◆ Input for this task
%%

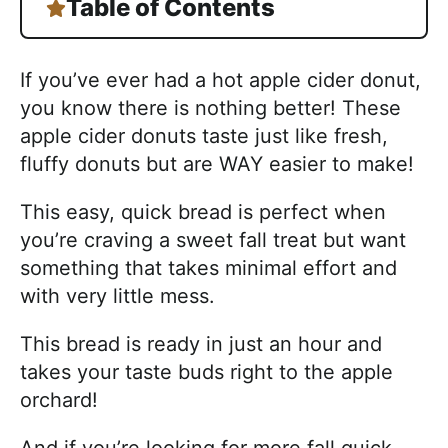
Table of Contents
If you’ve ever had a hot apple cider donut,
you know there is nothing better! These
apple cider donuts taste just like fresh,
fluffy donuts but are WAY easier to make!
This easy, quick bread is perfect when
you’re craving a sweet fall treat but want
something that takes minimal effort and
with very little mess.
This bread is ready in just an hour and
takes your taste buds right to the apple
orchard!
And if you’re looking for more fall quick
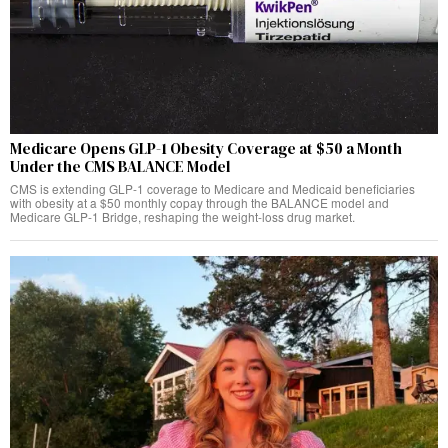
Medicare Opens GLP-1 Obesity Coverage at $50 a Month
Under the CMS BALANCE Model
CMS is extending GLP-1 coverage to Medicare and Medicaid beneficiaries
with obesity at a $50 monthly copay through the BALANCE model and
Medicare GLP-1 Bridge, reshaping the weight-loss drug market.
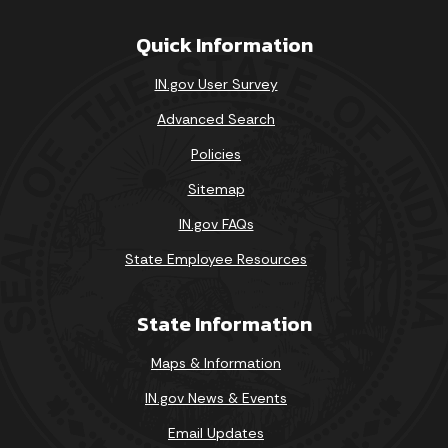
Quick Information
IN.gov User Survey
Advanced Search
Policies
Sitemap
IN.gov FAQs
State Employee Resources
State Information
Maps & Information
IN.gov News & Events
Email Updates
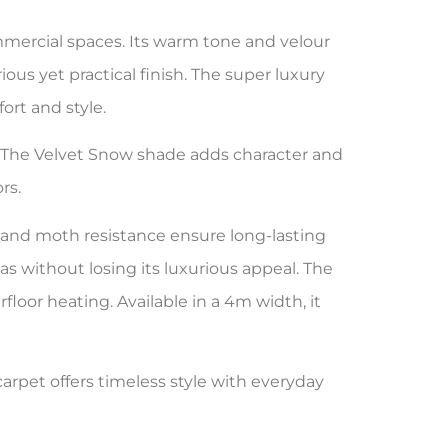
mercial spaces. Its warm tone and velour
ous yet practical finish. The super luxury
ort and style.
e. The Velvet Snow shade adds character and
rs.
t and moth resistance ensure long-lasting
s without losing its luxurious appeal. The
loor heating. Available in a 4m width, it
rpet offers timeless style with everyday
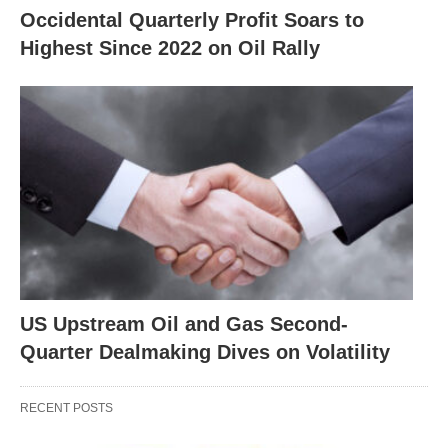
Occidental Quarterly Profit Soars to
Highest Since 2022 on Oil Rally
US Upstream Oil and Gas Second-
Quarter Dealmaking Dives on Volatility
RECENT POSTS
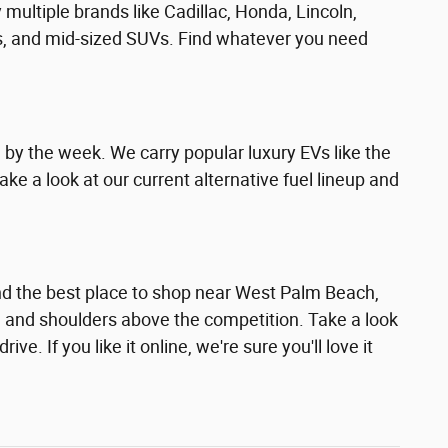
multiple brands like Cadillac, Honda, Lincoln,
rs, and mid-sized SUVs. Find whatever you need
g by the week. We carry popular luxury EVs like the
ke a look at our current alternative fuel lineup and
ound the best place to shop near West Palm Beach,
ad and shoulders above the competition. Take a look
e. If you like it online, we're sure you'll love it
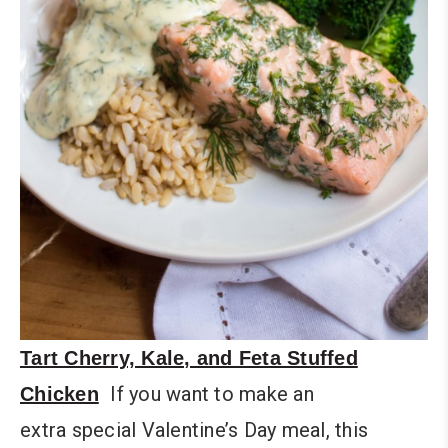
Tart Cherry, Kale, and Feta Stuffed
If you want to make an
Chicken
extra special Valentine’s Day meal, this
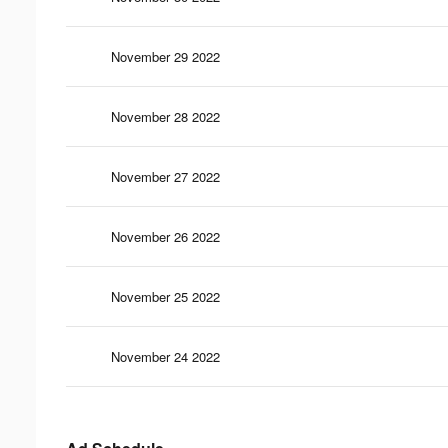
November 29 2022
November 28 2022
November 27 2022
November 26 2022
November 25 2022
November 24 2022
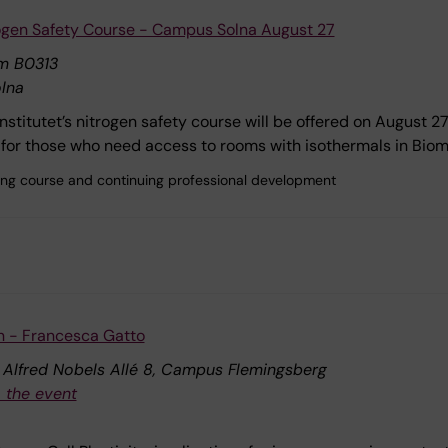
rogen Safety Course - Campus Solna August 27
m B0313
lna
Institutet’s nitrogen safety course will be offered on August 2
for those who need access to rooms with isothermals in Bio
ining course and continuing professional development
n - Francesca Gatto
, Alfred Nobels Allé 8, Campus Flemingsberg
 the event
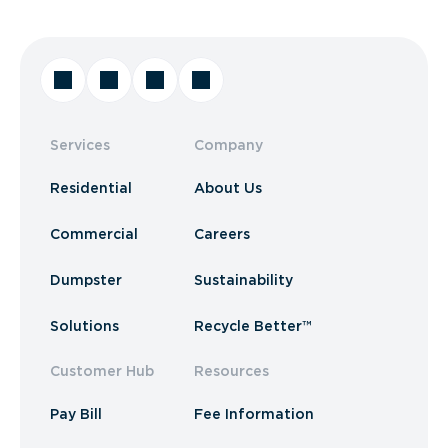
Services
Company
Residential
About Us
Commercial
Careers
Dumpster
Sustainability
Solutions
Recycle Better™
Customer Hub
Resources
Pay Bill
Fee Information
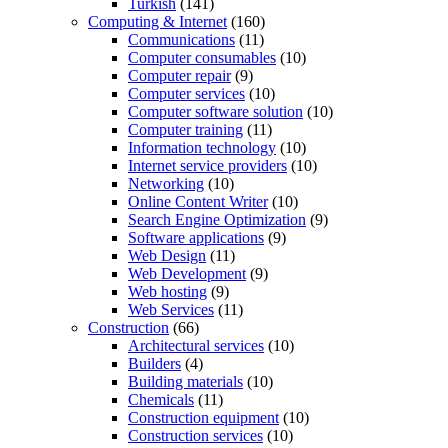
Turkish
(141)
Computing & Internet
(160)
Communications
(11)
Computer consumables
(10)
Computer repair
(9)
Computer services
(10)
Computer software solution
(10)
Computer training
(11)
Information technology
(10)
Internet service providers
(10)
Networking
(10)
Online Content Writer
(10)
Search Engine Optimization
(9)
Software applications
(9)
Web Design
(11)
Web Development
(9)
Web hosting
(9)
Web Services
(11)
Construction
(66)
Architectural services
(10)
Builders
(4)
Building materials
(10)
Chemicals
(11)
Construction equipment
(10)
Construction services
(10)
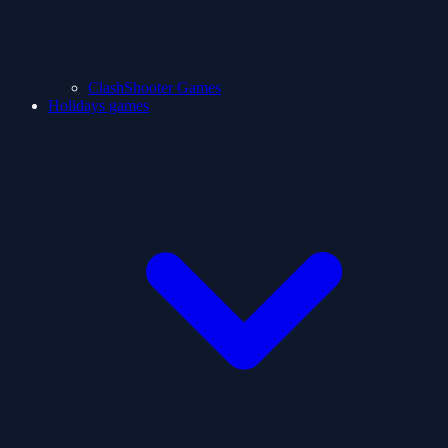
ClashShooter Games
Holidays games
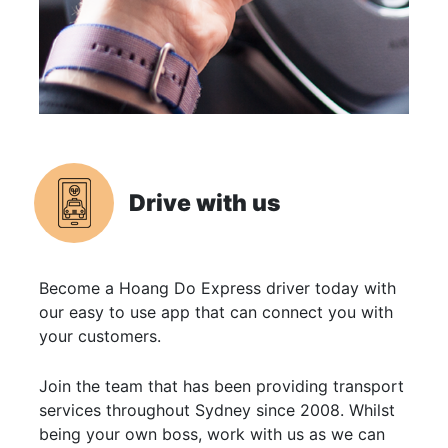
Drive with us
Become a Hoang Do Express driver today with
our easy to use app that can connect you with
your customers.
Join the team that has been providing transport
services throughout Sydney since 2008. Whilst
being your own boss, work with us as we can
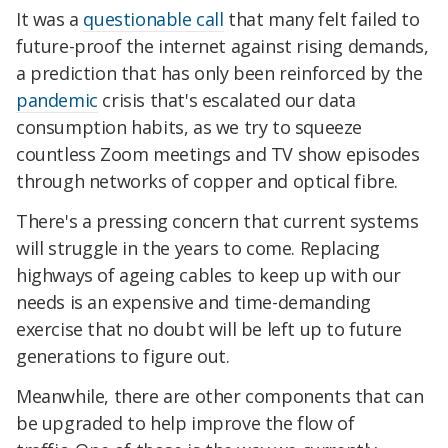
It was a
questionable call
that many felt failed to
future-proof the internet against rising demands,
a prediction that has only been reinforced by the
pandemic
crisis that's escalated our data
consumption habits, as we try to squeeze
countless Zoom meetings and TV show episodes
through networks of copper and optical fibre.
There's a pressing concern that current systems
will struggle in the years to come. Replacing
highways of ageing cables to keep up with our
needs is an expensive and time-demanding
exercise that no doubt will be left up to future
generations to figure out.
Meanwhile, there are other components that can
be upgraded to help improve the flow of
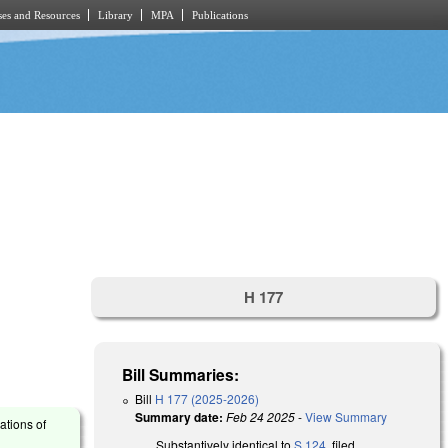
es and Resources
Library
MPA
Publications
H 177
Bill Summaries:
Bill
H 177 (2025-2026)
Summary date:
Feb 24 2025
-
View Summary
ations of
Substantively identical to
S 124
, filed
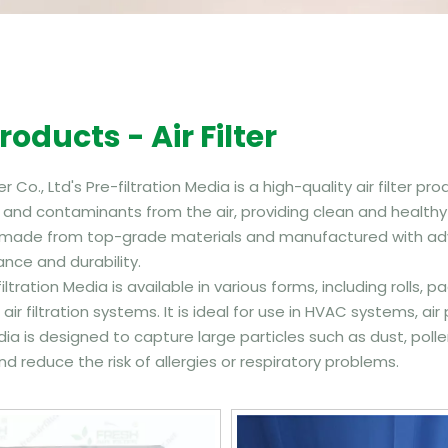
Products - Air Filter
ter Co., Ltd's Pre-filtration Media is a high-quality air filter
 and contaminants from the air, providing clean and healthy ai
 made from top-grade materials and manufactured with adv
nce and durability.
iltration Media is available in various forms, including roll
 air filtration systems. It is ideal for use in HVAC systems, air
dia is designed to capture large particles such as dust, poll
nd reduce the risk of allergies or respiratory problems.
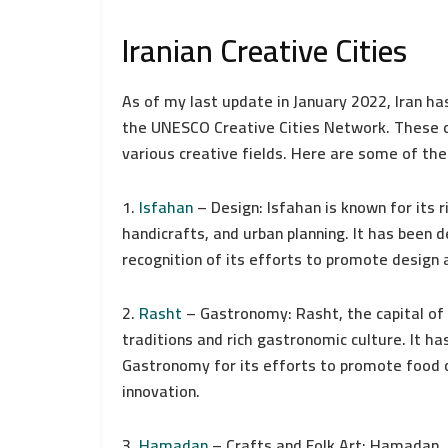
Iranian Creative Cities
As of my last update in January 2022, Iran ha
the UNESCO Creative Cities Network. These ci
various creative fields. Here are some of th
1.
Isfahan
– Design: Isfahan is known for its ri
handicrafts, and urban planning. It has been 
recognition of its efforts to promote design 
2.
Rasht
– Gastronomy: Rasht, the capital of G
traditions and rich gastronomic culture. It h
Gastronomy for its efforts to promote food cu
innovation.
3.
Hamadan
– Crafts and Folk Art: Hamadan, o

%%

Check each line of the listing for the word "filtration" and state how many lines contain it, with no other words.

2